In his 92nd year, Gordon Getty remains a working composer. On June 20 and 22, the San Francisco Symphony and Chorus are set to premiere three of Getty’s works, flanked on the program by Mozart’s Ave verum corpus and Verdi’s Requiem.
A longtime funder of the Symphony and San Francisco Opera — and a co-founder and funder of this publication — Getty was raised with his siblings in San Francisco by his mother Ann Rork. With her, they attended performances of classical music and ballet and hosted home visits by such luminaries as soprano Licia Albanese.
Getty studied English literature and wrote poetry at the University of San Francisco and earned a degree from the San Francisco Conservatory of Music. He began actively composing and appearing on SF Symphony programs in the 1980s, and his first opera, Plump Jack, premiered in 1987. (A revised version was recorded by Pentatone and released in 2012.)
A lifelong poet, Getty has penned the librettos for most of his operatic works. Earlier this year, a recording of his fourth opera, Goodbye, Mr. Chips, was released by Pentatone. His catalog for that label also includes compositions for orchestra, chorus, solo vocalists, and piano.

Getty has received numerous awards and honors, including the Gold Baton of the American Symphony Orchestra League (now the League of American Orchestras), the designation of Outstanding American Composer from the John F. Kennedy Center for the Performing Arts, and the European Culture Prize.

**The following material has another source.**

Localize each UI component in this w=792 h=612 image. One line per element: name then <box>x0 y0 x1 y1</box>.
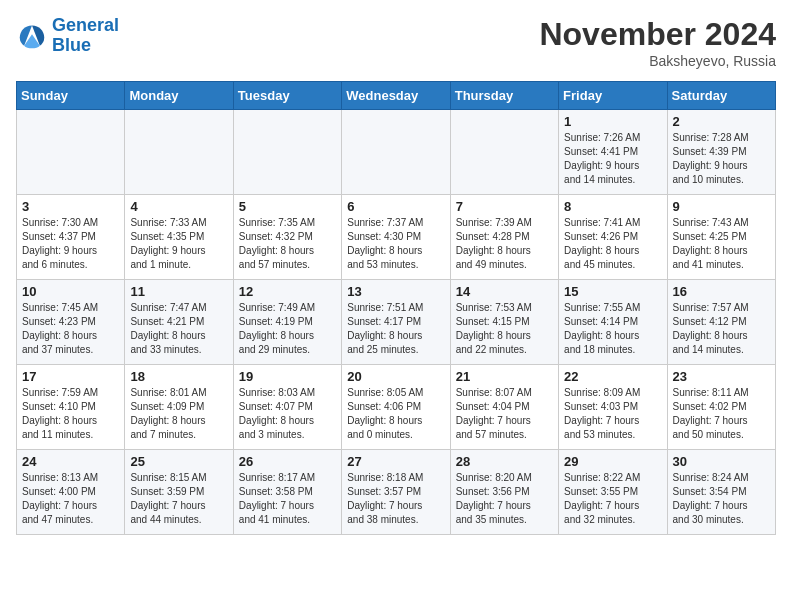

He was inducted into the Opera Hall of Fame in 2020 as part of the inaugural class and that same year was acclaimed as Legacy Honoree and Artist in Residence by the Young People’s Chorus of New York City.
At his home in Pacific Heights, Getty spoke with SF Classical Voice about the upcoming SF Symphony concerts.
Lisa Delan, director of both your company Rork Music and your foundation, told me how one of the songs that we’ll hear as a world premiere, “Saint Christopher,” was something you envisioned as a poem when you were quite young and were reacquainted with last year, while you were assembling a book of your poetry and lyrics.
“Saint Christopher” is an example of stuff I wrote in [my] college days. And it’s very suitable to set to music, but I never got around to it. So after I put it in the book, I said, “Let’s do something with it.”
Tell me a bit of what you did.
I bring in a Baroque organ at the end, kind of like César Franck.
Do you regard yourself as religious? There seems to be a religious theme with all three composers in this concert.
Verdi would have probably considered [me] an atheist because I think he spoke to God every day. Well, I’m an interesting case — I’m an agnostic, and I speak to God every day.
There are spiritual elements in a number of your works, including Goodbye, Mr. Chips, from which you’ve excerpted the Intermezzo we’ll be hearing on this program.
That’s going to be the biggest success! In one part, I use marimba of all things, with strings below. The world needs the spirit of the story of Mr. Chips right now and a lot of it. I’ve called Chips not only a mensch but a gentleman, not afraid to fight anyone on principle.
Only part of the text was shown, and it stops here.